Global Warming, Rising Tides, and Cultural Genocide
by Kinza Clodmur, President of the Republic of Nauru

Among all the speeches and pontificating at the Kyoto Climate Summit, the following statement stood out for its poignancy and power. It was delivered by Kinza Clodumar, President of the Republic of Nauru, immediately prior to Vice President Al Gore's address. Nauru is an island nation in the western Pacific Ocean, on the equator north of the Solomon Islands. While Gore's statement was amplified worldwide by the international media, President Clodumar's contains far more serious truths which deserve consideration by people everywhere. -- Rhys Roth, Atmosphere Alliance

For more than five thousand years, my people have inhabited what the ancient mariners called 'Pleasant Island.' Rainforests once abounded on Nauru, anchored by the Tomano tree and decorated by hanging orchids. Hundreds of bird species, including our treasured Noddy bird, made Nauru their home.

But the twentieth century has not been gentle with our island. First we lost our land: Eighty percent of my country has been destroyed by phosphate mining initiated by colonial powers. Although restitution has been paid, in place of the green rainforest there are now gray tombstones of fossilized coral that remain after the phosphate was removed. My people have been confined to the narrow coastal fringe that separates this wasteland from our mother, the sea.

And now we face a new threat. The emission of greenhouse gases in distant lands is warming the Earth and causing the sea level to rise. The coastal fringe where my people live is but two meters [±6 feet] above the sea surface. We are trapped - a wasteland at our back, and to our front, a terrifying, rising flood of biblical proportions.

Our plight is not unique. In the Pacific alone, four other island countries face destruction unless global warming is arrested. Our island brothers and sisters in the Caribbean, Atlantic, and Indian Oceans face the same desperate plight. Throughout the world, the story is the same; island countries are on the front lines of the global climate catastrophe. Indeed, all countries with low-lying coastal areas share our vulnerability to the rising sea.

... We submit, respectfully, that the willful destruction of entire countries and cultures with foreknowledge would represent an unspeakable crime against humanity. No nation has the right to place its own misconstrued national interest before the physical and cultural survival of whole countries. The crime is cultural genocide. It must not be tolerated by the family of nations.
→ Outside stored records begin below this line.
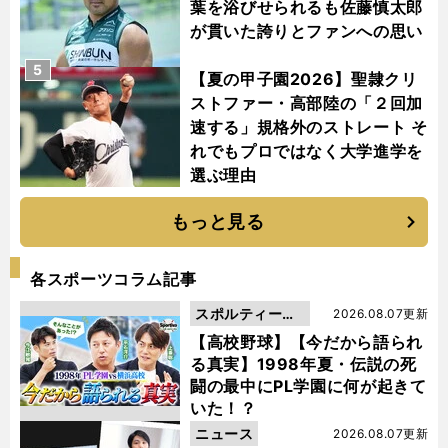
葉を浴びせられるも佐藤慎太郎
が貫いた誇りとファンへの思い
5
【夏の甲子園2026】聖隷クリ
ストファー・高部陸の「２回加
速する」規格外のストレート そ
れでもプロではなく大学進学を
選ぶ理由
もっと見る
各スポーツコラム記事
スポルティーバ
2026.08.07更新
動画
【高校野球】【今だから語られ
る真実】1998年夏・伝説の死
闘の最中にPL学園に何が起きて
いた！？
ニュース
2026.08.07更新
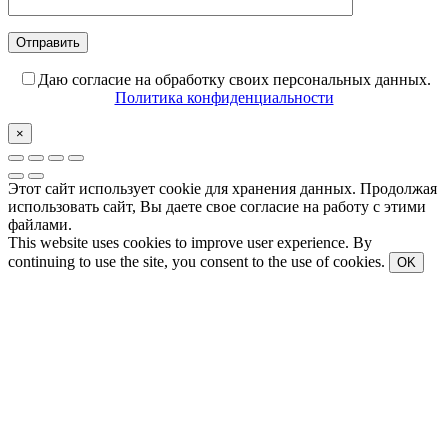
Даю согласие на обработку своих персональных данных.
Политика конфиденциальности
×
Этот сайт использует cookie для хранения данных. Продолжая
использовать сайт, Вы даете свое согласие на работу с этими
файлами.
This website uses cookies to improve user experience. By
continuing to use the site, you consent to the use of cookies.
OK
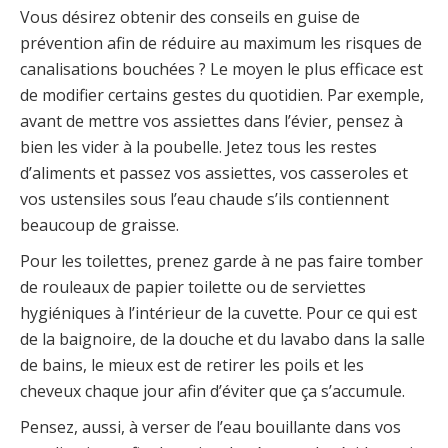
Vous désirez obtenir des conseils en guise de
prévention afin de réduire au maximum les risques de
canalisations bouchées ? Le moyen le plus efficace est
de modifier certains gestes du quotidien. Par exemple,
avant de mettre vos assiettes dans l’évier, pensez à
bien les vider à la poubelle. Jetez tous les restes
d’aliments et passez vos assiettes, vos casseroles et
vos ustensiles sous l’eau chaude s’ils contiennent
beaucoup de graisse.
Pour les toilettes, prenez garde à ne pas faire tomber
de rouleaux de papier toilette ou de serviettes
hygiéniques à l’intérieur de la cuvette. Pour ce qui est
de la baignoire, de la douche et du lavabo dans la salle
de bains, le mieux est de retirer les poils et les
cheveux chaque jour afin d’éviter que ça s’accumule.
Pensez, aussi, à verser de l’eau bouillante dans vos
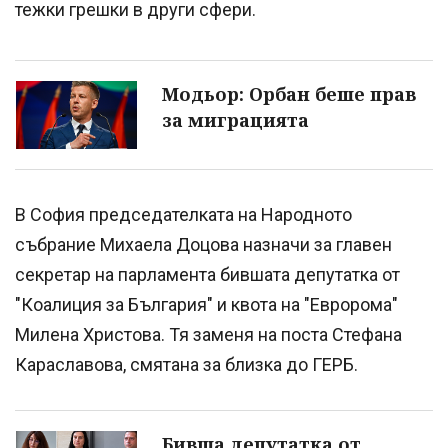
тежки грешки в други сфери.
Модьор: Орбан беше прав
за миграцията
В София председателката на Народното
събрание Михаела Доцова назначи за главен
секретар на парламента бившата депутатка от
"Коалиция за България" и квота на "Евророма"
Милена Христова. Тя заменя на поста Стефана
Караславова, смятана за близка до ГЕРБ.
Бивша депутатка от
The crime is no less when it is perpetuated slowly by the emission of invisible gases.

... My plea is not merely an urgent request on behalf of island nations and cultures; it is also a heartfelt warning to the entire family of nations. Small Island States provide not only a moral compass; we are also a barometer of broader visitations wisely heeded by all.

Unchecked climate change would cause untold human and ecological misery not just in our remote island countries, but everywhere on Earth. Already drought has afflicted much of the world of late and has caused raging brush fires. Recent studies by the World Resources Institute and the US Environmental Protection Agency project nearly a million deaths a year from the pollution coupled with greenhouse gas emission, mainly in developing countries.
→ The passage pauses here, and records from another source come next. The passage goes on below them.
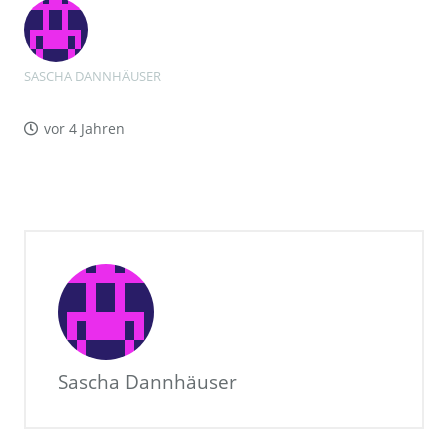
SASCHA DANNHÄUSER
vor 4 Jahren
Sascha Dannhäuser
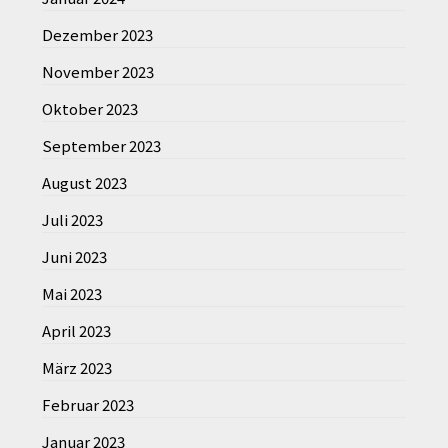
Dezember 2023
November 2023
Oktober 2023
September 2023
August 2023
Juli 2023
Juni 2023
Mai 2023
April 2023
März 2023
Februar 2023
Januar 2023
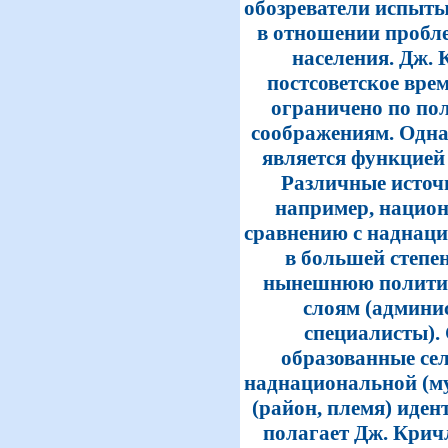
обозреватели испыт
в отношении пробл
населения. Дж. К
постсоветское вре
ограничено по по
соображениям. Одна
является функцией
Различные источн
например, нацио
сравнению с наднац
в большей степе
нынешнюю политич
слоям (админи
специалисты). 
образованные се
наднациональной (м
(район, племя) иден
полагает Дж. Кричл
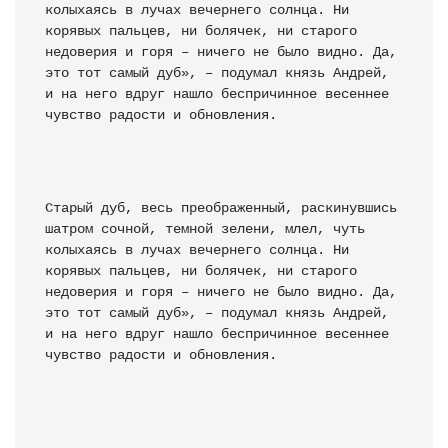
колыхаясь в лучах вечернего солнца. Ни 
корявых пальцев, ни болячек, ни старого 
недоверия и горя – ничего не было видно. Да, 
это тот самый дуб», – подумал князь Андрей, 
и на него вдруг нашло беспричинное весеннее 
чувство радости и обновления.
Старый дуб, весь преображенный, раскинувшись 
шатром сочной, темной зелени, млел, чуть 
колыхаясь в лучах вечернего солнца. Ни 
корявых пальцев, ни болячек, ни старого 
недоверия и горя – ничего не было видно. Да, 
это тот самый дуб», – подумал князь Андрей, 
и на него вдруг нашло беспричинное весеннее 
чувство радости и обновления.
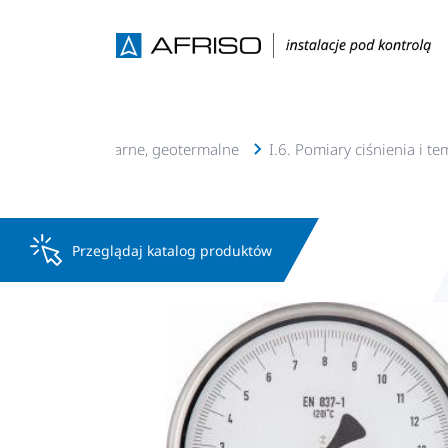
acje c.o., c.w.u, solarne, geotermalne
I.6. Pomiary ciśnienia i t
Przeglądaj katalog produktów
...Island countries are the microcosm of which all other countries are the macrocosm. Unchecked climate change promises not only our destruction, but pestilence, disease and famine everywhere on Earth - for all living things. These are the certain bitter fruits of inaction on our part in Kyoto...

Let us create a Kyoto Protocol that we can show proudly to our children. Let us take action - effective action, prompt action - here in Kyoto, without reservation, without delay, for now and forever.